Tuesday, February 14, 2006

Why can't you find a Literary Agent?

A literary agent represents writers along with their written works to publishers and film producers and helps the offer along with negotiations. Literary agents usually act for authors, scriptwriters as well as major non-fiction authors. They are paid a arranged percentage (ten to twenty percent; fifteen percent is normal) of the monies they sign over on behalf of their clients.

Authors frequently look to agents for various reasons: a couple of universally recognized, dominant, and well-paying publishing houses do not tolerate unagented submissions. A wise agent knows the market, and could be a source of valuable career recommendations and thought. Being a publishable writer doesn't automatically make you an specialist on the most recent publishing contracts and workings, especially where television, film, or foreign rights are negotiated. Several novelists like to have an agent conduct these things. The reasons are varied. Some writers don't want to lose focus with monetary areas.

Literary agencies could range in size from a single agent who looks after possibly several novelists, to a large-scale firm with senior partners, sub-agents in addition to clientele numbering in the hundreds. Most agencies will limit themselves to certain genres like history books, travel books or business books. Just about no agents will represent short stories or poetry.

Anyone may possibly call himself or herself an agent in the book world, as well as can only legally take up to 20% of the customer's fee (15% is the usual).

Legitimate agents and agencies in the publishing world are not required to be members of the Association of Authors' Representatives (AAR), however most are. Effective professional agents nearly always learn their trade while working for another agent, just the same some cross over to agenting after working as editors. It usually takes years for junior employees to turn into sub-agents in addition to procure their own stable of commercially viable writers. They may in time see fit to move forward on their own and form a new agency, or they may settle down with their old agency to seek a promotion.

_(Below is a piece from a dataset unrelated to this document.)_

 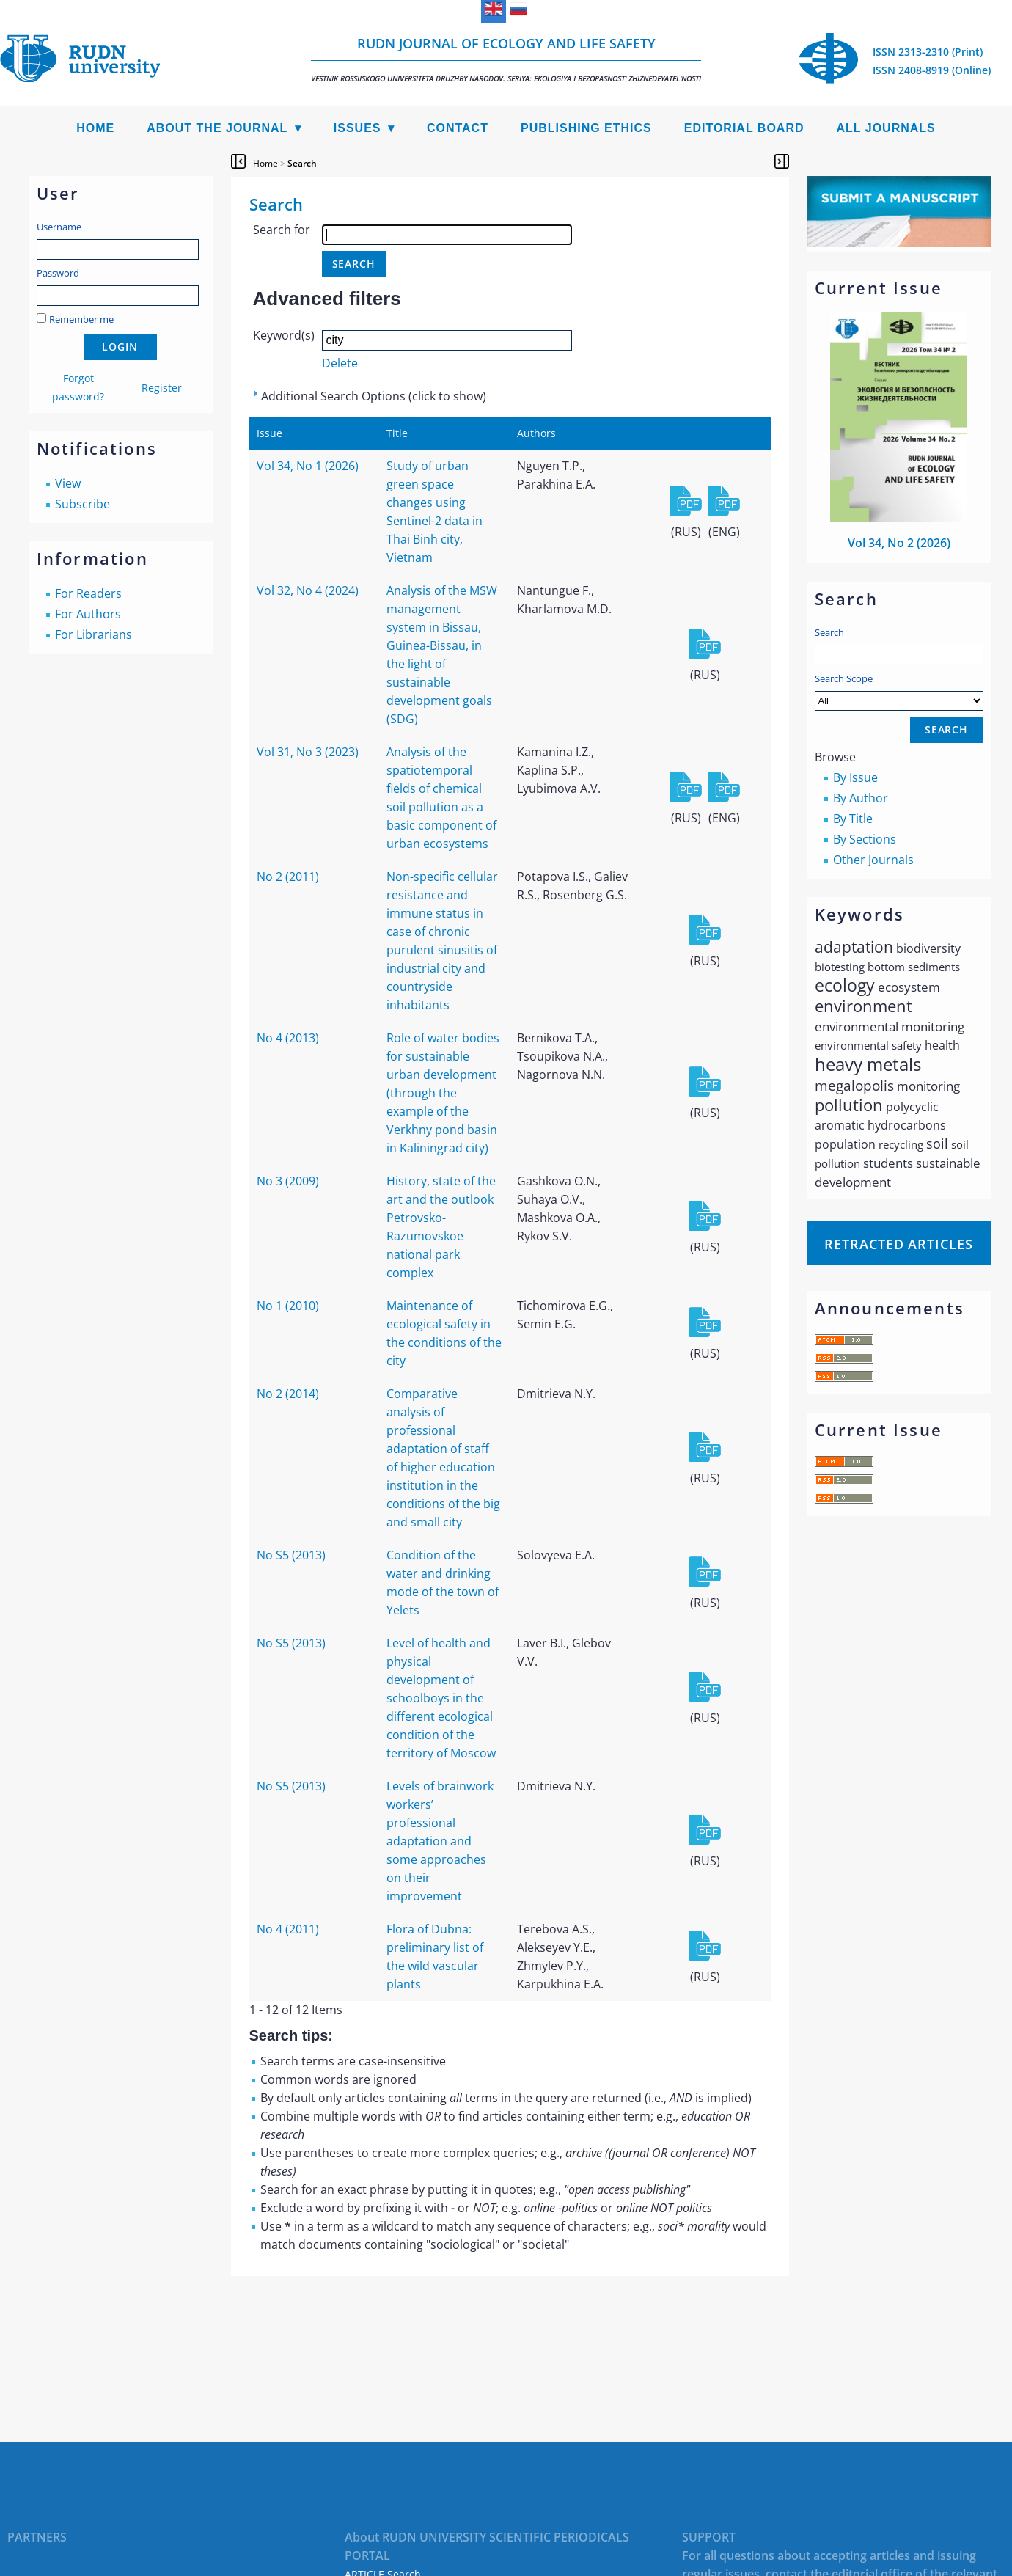 What do you see at coordinates (288, 1929) in the screenshot?
I see `No 4 (2011)` at bounding box center [288, 1929].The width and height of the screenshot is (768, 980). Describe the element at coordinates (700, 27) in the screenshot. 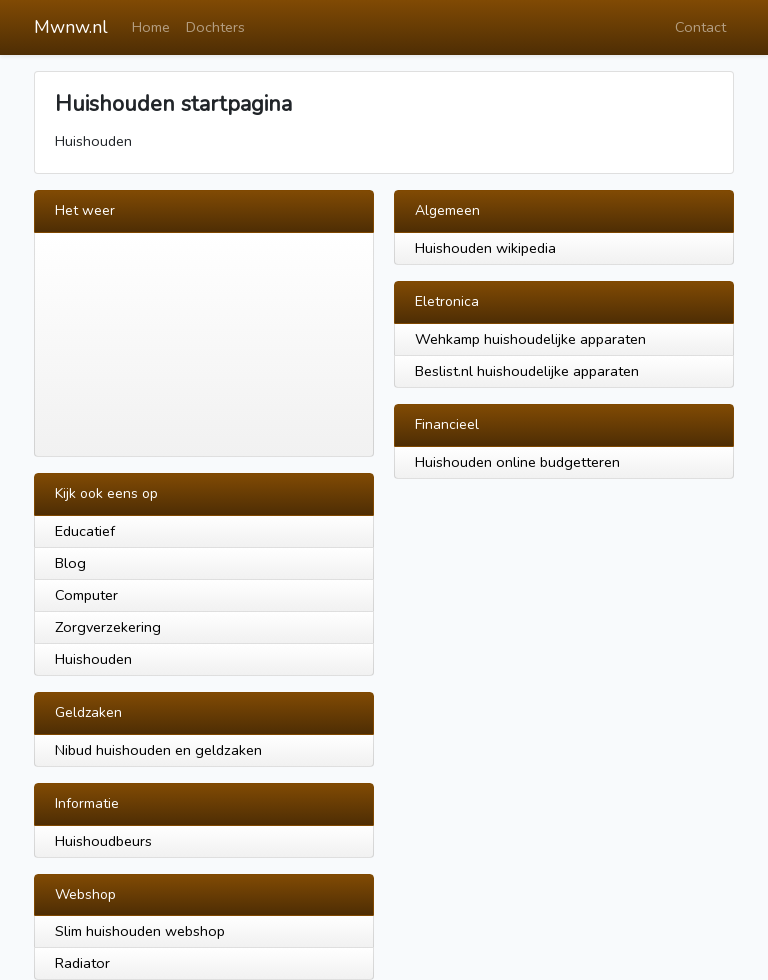

I see `Contact` at that location.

Legitimate agents do not bill reading fees, demand retainers, bill novelists for the expenditure of submissions or other operating charges, or otherwise gain income from any source other than the sales they make on their clients' interest. They similarly will not place their client's writings with a vanity press or subsidy press. Both these practices may indicate that the writer is dealing with a unreputable agent. An additional dishonorable practice includes referring the author to a so-called "professional editor" or "book doctor" who is in association with the agent. The ensuing edit may or may not be appropriate, or of professional quality, and is just about always costly.

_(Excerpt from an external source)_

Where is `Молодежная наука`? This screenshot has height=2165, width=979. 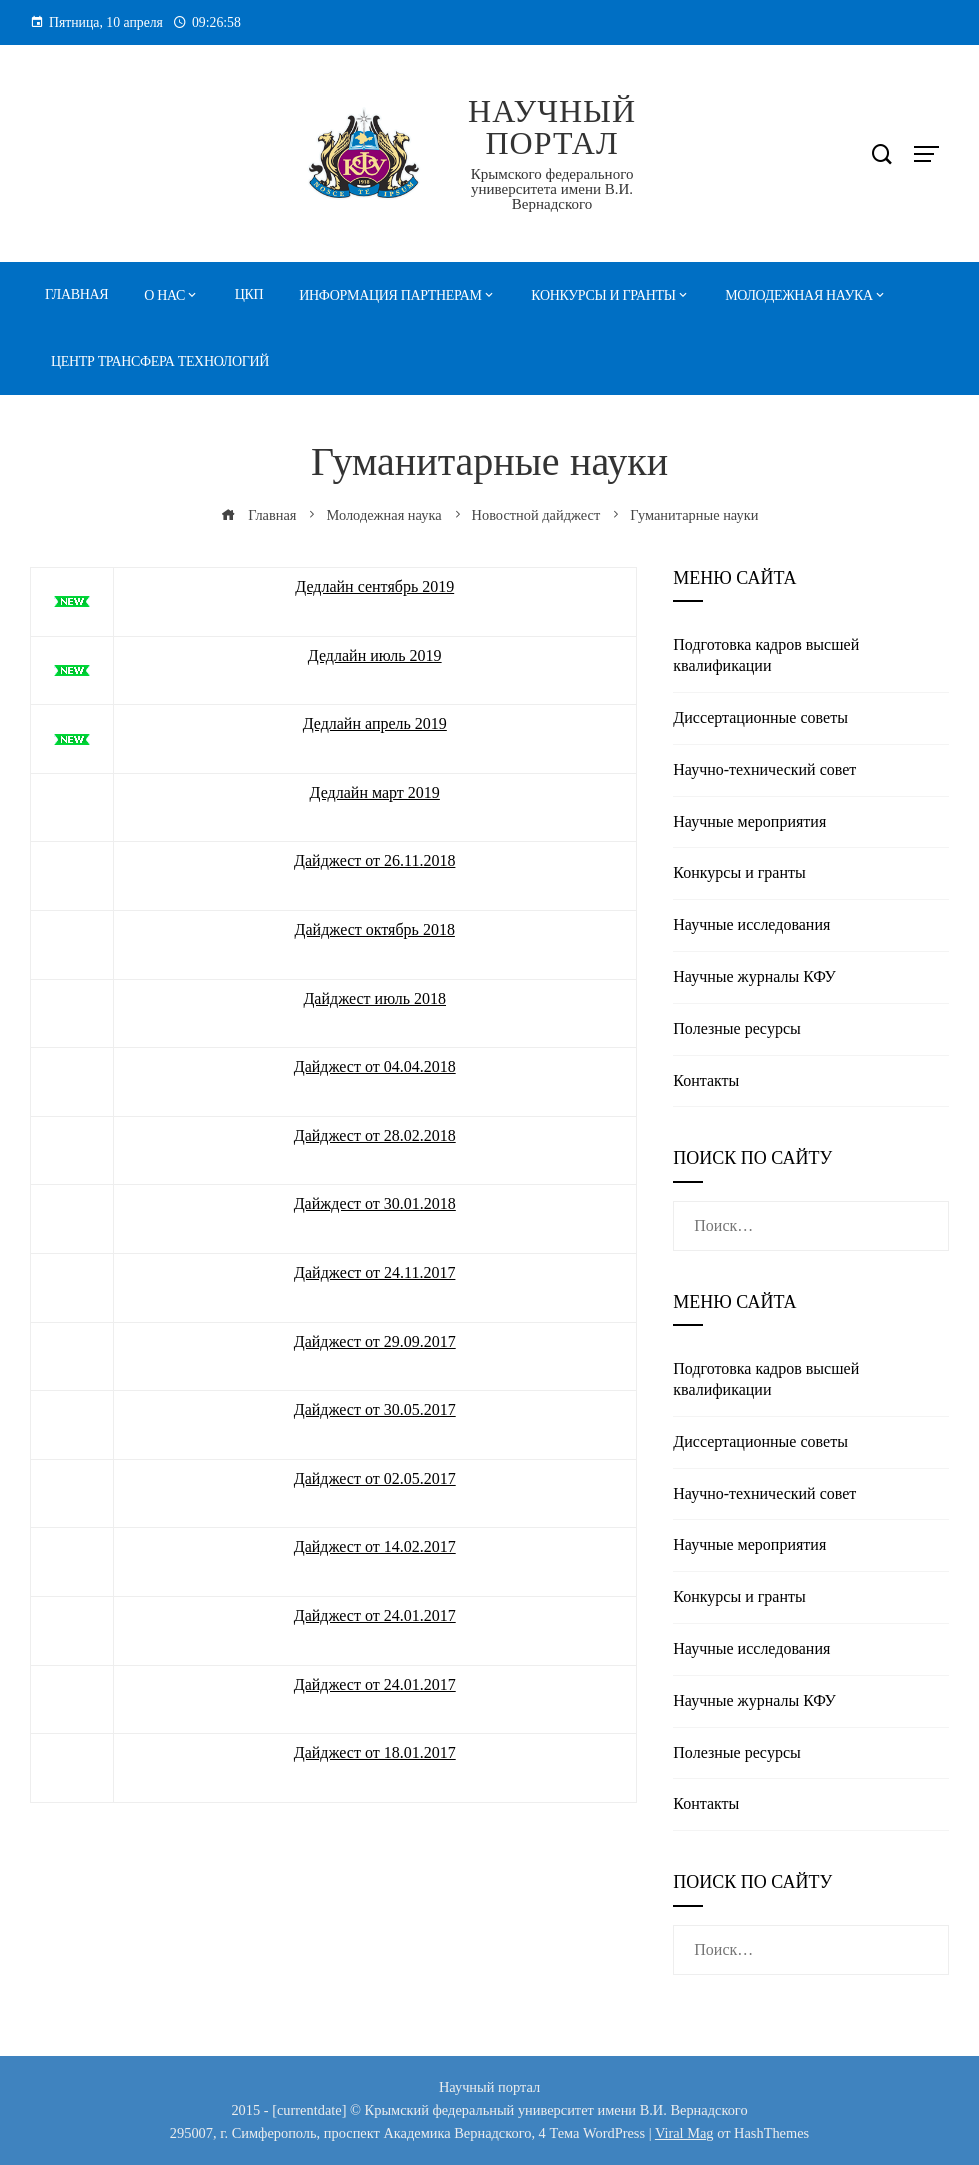
Молодежная наука is located at coordinates (799, 295).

A client typically establishes relationships with an agent through querying, although the two may meet at a author's conference, through a competition, or in other ways. A query is an unsolicited proposal for representation. Various agents request different parts in a query package. It typically begins with a query letter that explains the purpose of the product in addition to any writing qualifications of the writer.

If an agent is excited by a work, he or she will request a partial, which is typically a number of chapters of your work. Often, and traditionally, contracts between agents and client's are simply verbal; though, agents using written contracts are increasing. Usually, if you get a rejection letter it will be a form letter.